■ **TASK INSTRUCTIONS**:
Repeat the data word for word. Do not include the pictures.

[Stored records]
>>>
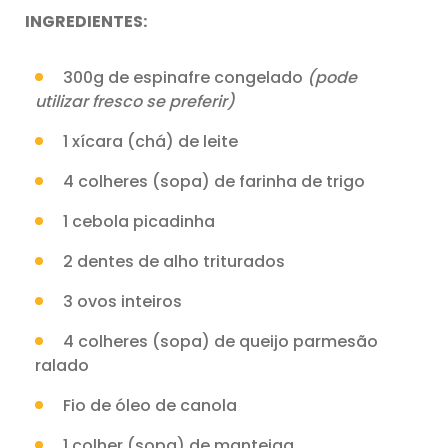
INGREDIENTES:
300g de espinafre congelado
(pode
utilizar fresco se preferir)
1 xícara (chá) de leite
4 colheres (sopa) de farinha de trigo
1 cebola picadinha
2 dentes de alho triturados
3 ovos inteiros
4 colheres (sopa) de queijo parmesão
ralado
Fio de óleo de canola
1 colher (sopa) de manteiga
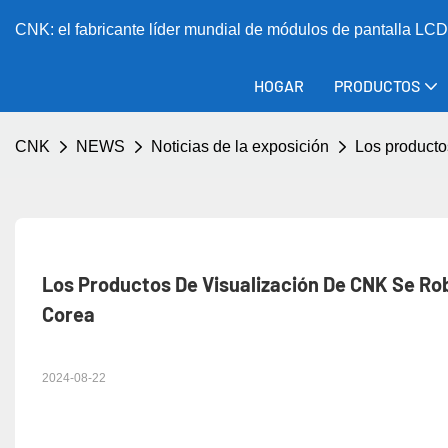
CNK: el fabricante líder mundial de módulos de pantalla L
HOGAR
PRODUCTOS
CNK
NEWS
Noticias de la exposición
Los producto
Los Productos De Visualización De CNK Se Rob
Corea
2024-08-22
<<<
■ **SOLUTION FOR THIS EXERCISE**:
INGREDIENTES:
300g de espinafre congelado
(pode
utilizar fresco se preferir)
1 xícara (chá) de leite
4 colheres (sopa) de farinha de trigo
1 cebola picadinha
2 dentes de alho triturados
3 ovos inteiros
4 colheres (sopa) de queijo parmesão
ralado
Fio de óleo de canola
1 colher (sopa) de manteiga
CNK: el fabricante líder mundial de módulos de pantalla L
HOGAR
PRODUCTOS
CNK
NEWS
Noticias de la exposición
Los producto
Los Productos De Visualización De CNK Se Rob
Corea
2024-08-22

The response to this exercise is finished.